Despite evidence for the influence of Pleistocene (1.8–0.12 Ma) climate change on patterns of intraspecific genetic variation (Hewitt 1996), there is no consensus regarding its importance for driving speciation (Bennett 2004; Futuyma 2010). For many lineages, especially those with long generation times (e.g., trees), fossil evidence indicates macroevolutionary stasis throughout the Pleistocene (Willis and Niklas 2004; Eldredge 2005). Explanations for this stasis include the relatively short duration of climate cycles, which are insufficient to result in species-level divergence (Bennett 1990), as well as the inhibition of species-wide phenotypic evolution encountered in a geographic mosaic (Eldredge et al. 2005). Evaluation of the stasis hypothesis is incomplete however, because the paleobotanical record is unable to assess lineage splitting without coincident morphological divergence. Despite the well-known history of climate change and glaciation in North America, no clear examples of Pleistocene-age tree speciation from temperate or boreal regions have been demonstrated.

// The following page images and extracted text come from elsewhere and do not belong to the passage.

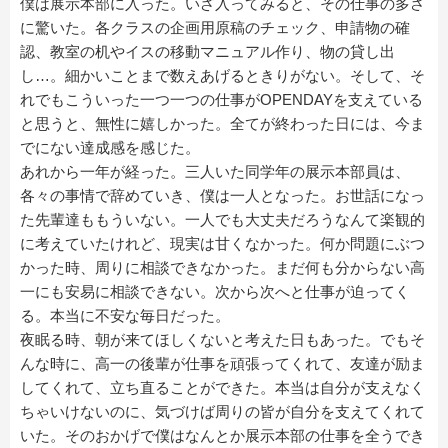
僕は展示本部に入った。いざ入ってみると、その仕事の多さ
に驚いた。各クラスの企画用原稿のチェック、申請物の確
認、教室の机やイスの移動マニュアル作り、物の貸し出
し…。細かいことまで数えあげるときりがない。そして、そ
れでもこういった一つ一つの仕事がOPENDAYを支えている
と思うと、無性に嬉しかった。全てが終わった日には、今ま
でにない達成感を感じた。
あれから一年が経った。三人いた同学年の展示本部員は、
各々の事情で辞めていき、僕は一人となった。お世話になっ
た先輩達ももういない。一人でも大丈夫だろうなんて楽観的
に考えていたけれど、現実は甘くなかった。何か問題にぶつ
かった時、周りに相談できなかった。まだ何も分からない高
一にも安易に相談できない。次から次へと仕事が迫ってく
る。本当に不安な毎日だった。
夜眠る時、朝が来てほしくないと考えた日もあった。でもそ
んな時に、高一の後輩が仕事を頑張ってくれて、友達が励ま
してくれて、立ち直ることができた。本当は自分が支えなく
ちゃいけないのに、気づけば周りの皆が自分を支えてくれて
いた。そのおかげで僕はなんとか展示本部の仕事を全うでき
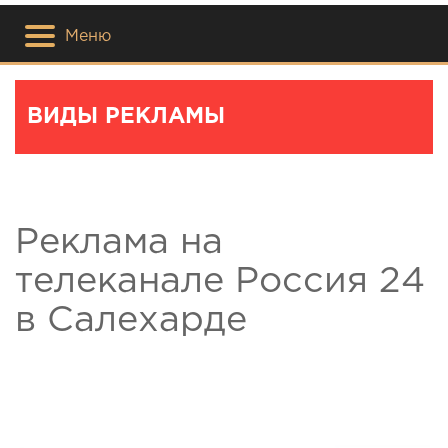
Меню
ВИДЫ РЕКЛАМЫ
Реклама на
телеканале Россия 24
в Салехарде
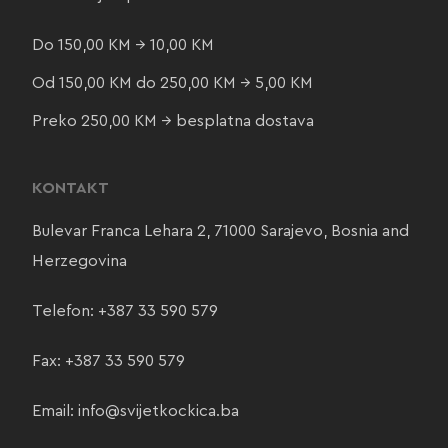
Do 150,00 KM → 10,00 KM
Od 150,00 KM do 250,00 KM → 5,00 KM
Preko 250,00 KM → besplatna dostava
KONTAKT
Bulevar Franca Lehara 2, 71000 Sarajevo, Bosnia and
Herzegovina
Telefon:
+387 33 590 579
Fax: +387 33 590 579
Email:
info@svijetkockica.ba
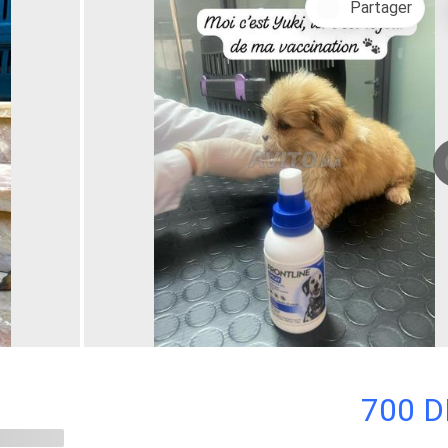
Partager
700 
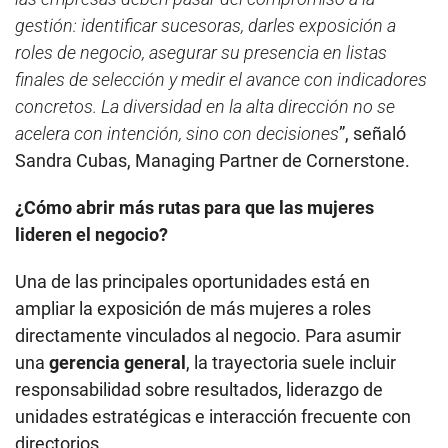
gestión: identificar sucesoras, darles exposición a
roles de negocio, asegurar su presencia en listas
finales de selección y medir el avance con indicadores
concretos. La diversidad en la alta dirección no se
acelera con intención, sino con decisiones
”, señaló
Sandra Cubas, Managing Partner de Cornerstone.
¿Cómo abrir más rutas para que las mujeres
lideren el negocio?
Una de las principales oportunidades está en
ampliar la exposición de más mujeres a roles
directamente vinculados al negocio. Para asumir
una
gerencia general
, la trayectoria suele incluir
responsabilidad sobre resultados, liderazgo de
unidades estratégicas e interacción frecuente con
directorios.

Computational, theoretical, and DNA sequencing advances of the last two decades provide the opportunity to integrate information on the timing of genome-wide divergence with patterns of historical range changes to understand past speciation events (Richards et al. 2007). Coalescent analyses of multilocus DNA sequence data allow estimation of the timing and demographic consequences of speciation, even for lineages with poor or no fossil record (Wakeley and Hey 1997). For recent divergence events, detailed estimates of species' historical distributions can also be inferred, allowing for the development of data-driven scenarios to understand processes underlying divergence (Knowles et al. 2007; Hickerson 2010).
Populus balsamifera L. and P. trichocarpa Torr & Gray are relatively short-lived (≤200 years maximum life span), fast-growing, dioecious tree species that are capable of clonal growth and very long distance gene flow (Eckenwalder 1996). The species are among the best-understood North American trees with respect to patterns of nucleotide variation and physiology (Gilchrist et al. 2006; Soolanayakanahally et al. 2009; Dillen et al. 2010; Keller et al. 2010; Olson et al. 2010). Nevertheless, their history of divergence remains underexplored, despite their morphological similarity, close phylogenetic affinity, and natural hybrid formation ( Viereck 1970; Hamzeh and Dayanandan 2004; Eckenwalder 2010), which may indicate recent speciation. Both P. balsamifera and P. trichocarpa range into high latitudes of North America and are parapatric in Alaska and Canada with little distributional overlap (Fig. 1a,1b). The fossil record of western North America indicates that antecedents (e.g., P. eotremuloides; Fig. 1b) of this lineage occupied the Pacific Northwest since at least the late Oligocene (~23 Ma) and were anatomically similar to P. trichocarpa (Axelrod 1988, 1998).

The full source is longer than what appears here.